In conditions where bullet impact could harm livestock or buildings, a turkey gun loaded with BBs or very large shot, such as No. 4 or No. 2, will fill the bill. The coyotes just need to be called a little closer.

While haying operations are one source of coyote hunting opportunity, late summer bush hogging of food plots or the management of CRP property can provide other opportunities.

An electronic call is a perfect tool for coaxing the wily critters into the open. A bonus bobcat might also respond to the calling. These electronic calls vary in price and performance.

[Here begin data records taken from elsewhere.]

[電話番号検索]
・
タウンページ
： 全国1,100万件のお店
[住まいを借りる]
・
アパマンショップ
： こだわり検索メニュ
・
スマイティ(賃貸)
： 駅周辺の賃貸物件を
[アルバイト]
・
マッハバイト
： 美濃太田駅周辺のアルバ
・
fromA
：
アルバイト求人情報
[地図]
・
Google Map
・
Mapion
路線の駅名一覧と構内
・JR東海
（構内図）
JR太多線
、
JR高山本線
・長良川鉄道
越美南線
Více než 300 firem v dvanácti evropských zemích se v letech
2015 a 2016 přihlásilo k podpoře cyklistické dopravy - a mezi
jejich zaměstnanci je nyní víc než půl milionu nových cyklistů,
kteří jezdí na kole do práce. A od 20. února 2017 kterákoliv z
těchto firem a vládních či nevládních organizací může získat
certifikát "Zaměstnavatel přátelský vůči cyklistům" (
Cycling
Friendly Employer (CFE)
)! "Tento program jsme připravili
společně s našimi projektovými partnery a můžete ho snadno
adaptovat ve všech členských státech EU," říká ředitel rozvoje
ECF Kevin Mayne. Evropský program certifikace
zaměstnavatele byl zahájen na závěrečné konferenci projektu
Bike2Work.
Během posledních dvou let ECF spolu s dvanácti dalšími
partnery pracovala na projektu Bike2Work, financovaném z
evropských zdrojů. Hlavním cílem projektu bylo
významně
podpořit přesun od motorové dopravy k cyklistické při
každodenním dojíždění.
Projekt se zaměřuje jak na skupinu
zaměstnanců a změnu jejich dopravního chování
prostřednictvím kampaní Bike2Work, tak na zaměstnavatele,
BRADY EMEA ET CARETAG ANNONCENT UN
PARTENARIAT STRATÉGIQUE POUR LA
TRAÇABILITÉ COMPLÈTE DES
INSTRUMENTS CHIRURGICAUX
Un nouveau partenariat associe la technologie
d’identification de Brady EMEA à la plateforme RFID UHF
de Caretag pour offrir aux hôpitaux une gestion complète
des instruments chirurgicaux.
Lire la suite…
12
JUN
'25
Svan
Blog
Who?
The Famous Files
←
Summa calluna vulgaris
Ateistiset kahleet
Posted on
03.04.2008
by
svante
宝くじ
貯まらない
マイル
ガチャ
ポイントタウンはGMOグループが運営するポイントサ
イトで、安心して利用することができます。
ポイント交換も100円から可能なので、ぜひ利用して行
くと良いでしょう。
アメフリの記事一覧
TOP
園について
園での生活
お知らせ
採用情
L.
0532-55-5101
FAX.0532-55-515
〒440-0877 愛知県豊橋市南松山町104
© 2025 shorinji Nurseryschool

But just how good are they?

One was so convincing the hunter shot the coyote as the animal grabbed the caller and tried to make off with it. In his haste, the shooter hit the call, destroying it before a second shot connected with the 'yote.

We used the Johnny Stewart PM-4 wireless Preymaster digital caller. It is a mid-priced caller that is battery operated and has no long speaker wires to be rolled up or untangled.

The use of a decoy, such as a shaking or jerking rabbit, will often accent the call and seal the deal. These are easy to set up while there is human activity in the hayfield. Just build a blind and set the calls while the farmers are doing their thing. Once the haying equipment is parked and the operators leave the field, there is no reason to delay before sounding the call. If coyotes are in the area they could pop-out into the field in a matter of seconds.

Be safe, know where your shots will impact, get the permission of the landowner, then have a ball sharpening your shooting skills with hayfield coyotes.